Luiz Lima, pentacampeão da Travessia dos Fortes
– Isso é impressionante, ele está vivendo aqui, no meio do lixo, e está sorrindo. É uma lição de vida para todos nós. Você vendo aqui o que essas pessoas estão passando é muito doloroso. Eu me sinto com vergonha de ser um ser humano e de ver tanta injustiça no nosso mundo – desabafou o nadador.
A água do esgoto é a única água para beber, não só na Cozinha dos Infernos, mas em muitos outros lugares. Segundo o Unicef (Fundo das Nações Unidas para a Infância), 2,2 milhões de pessoas podem ser contaminadas pela cólera. Já são 300 mil pessoas infectadas. E cinco mil já morreram. Só uma minoria consegue cloro para purificar a água.
Além de prestar ajuda para os haitianos, o Exército brasileiro quis criar a figura do ídolo esportivo, um bom exemplo a ser seguido. Como Ivens Pierre, o primeiro boxeador da história do Haiti a conquistar o cinturão de campeão da América Central na categoria peso pena, de até 61 quilos. O atleta, que teve ajuda dos soldados para ir participar da competição no Panamá, começou a treinar para não entrar para o mundo das gangues armadas.

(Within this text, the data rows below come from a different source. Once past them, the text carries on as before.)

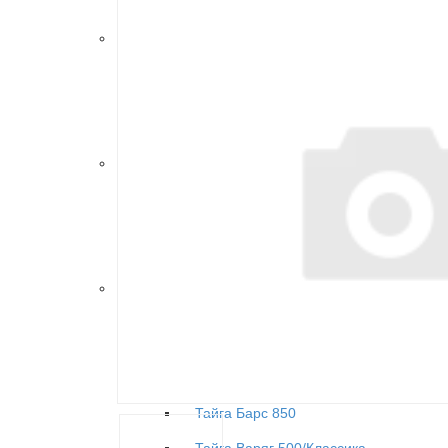
RM Vector 551/i
Модельный ряд Буран
Буран 2Т
Буран 4Т
Буран Лидер
Модельный ряд Рыбинка
СММ РЫБИНКА M10000010 (выпуск с 1
СММ РЫБИНКА M10000010-01 (выпуск 
Средство малой механизации РЫБИН
Модельный ряд Тайга
Тайга Patrul 550 SWT
Тайга Атака 551 II
Тайга Patrul 551 SWT
Тайга Барс 850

A Cité Soleil, favela onde o atleta nasceu e cresceu, fica no subúrbio de Porto Príncipe e, durante anos, conviveu com grupos armados e traficantes de drogas. Em 2004, a história de Ivens mudou com a chegada da missão de paz brasileira. Apesar do terremoto ter destruído o único ringue da cidade – o que fez com que o pugilista tivesse que treinar na rua – ele não desiste do sonho de ser campeão do mundo e continuar ajudando o bairro de seu coração.
– Todos querem me seguir. Uso a popularidade para convencer os haitianos de Cité Soleil a não promoverem a violência de novo, a praticarem esporte.